About Dartmouth Health

Dartmouth Health, New Hampshire's only academic health system and the state's largest private employer, serves patients across northern New England. Dartmouth Health provides access to more than 2,000 providers in almost every area of medicine, delivering care at its flagship hospital, Dartmouth Hitchcock Medical Center (DHMC) in Lebanon, NH, as well as across its wide network of hospitals, clinics and care facilities. DHMC is consistently named the #1 hospital in New Hampshire by U.S. News & World Report, and recognized for high performance in numerous clinical specialties and procedures. Dartmouth Health includes Dartmouth Cancer Center, one of only 56 National Cancer Institute-designated Comprehensive Cancer Centers in the nation, and the only such center in northern New England; Dartmouth Health Children’s, which includes Children’s Hospital at Dartmouth Hitchcock Medical Center, the state’s only children’s hospital, and multiple clinic locations around the region; member hospitals in Lebanon, Keene and New London, NH, and Bennington and Windsor, VT; Visiting Nurse and Hospice for Vermont and New Hampshire; and more than 24 clinics that provide ambulatory services across New Hampshire and Vermont. Through its historical partnership with Dartmouth and the Geisel School of Medicine, Dartmouth Health trains nearly 400 medical residents and fellows annually, and performs cutting-edge research and clinical trials recognized across the globe with Geisel and the White River Junction VA Medical Center in White River Junction, VT. Dartmouth Health and its more than 13,000 employees are deeply committed to serving the healthcare needs of everyone in our communities, and to providing each of our patients with exceptional, personal care.

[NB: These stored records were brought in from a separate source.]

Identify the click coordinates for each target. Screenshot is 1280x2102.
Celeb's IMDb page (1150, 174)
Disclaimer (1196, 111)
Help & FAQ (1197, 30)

About Dartmouth Health Children's

Dartmouth Health Children's is the only comprehensive pediatric healthcare system in the region. Fully integrated in Dartmouth Health and anchored for more than 30 years by Children's Hospital at Dartmouth Hitchcock Medical Center (CHaD)—in Lebanon, NH—Dartmouth Health Children's promotes health, advances knowledge, and delivers the best patient and family-centered care for infants, children, and adolescents across New Hampshire and Vermont. Dartmouth Health Children's conducts groundbreaking research and educates the next generations of health professionals as the primary pediatric partner of the Geisel School of Medicine at Dartmouth. Highly skilled and collaborative child health professionals provide care in multiple settings across the region. Outpatient specialty visits and same-day surgery services are available at Children's Hospital at Dartmouth Hitchcock Medical Center (CHaD) and Dartmouth Hitchcock Clinics Manchester. Primary care appointments in general pediatrics are available at Dartmouth Hitchcock Clinics in Bedford, Concord, Lebanon, Manchester and Nashua, NH and Bennington, VT; as well as at Dartmouth Health members: Alice Peck Day Memorial Hospital, Cheshire Medical Center, New London Hospital and Mt. Ascutney Hospital and Health Center.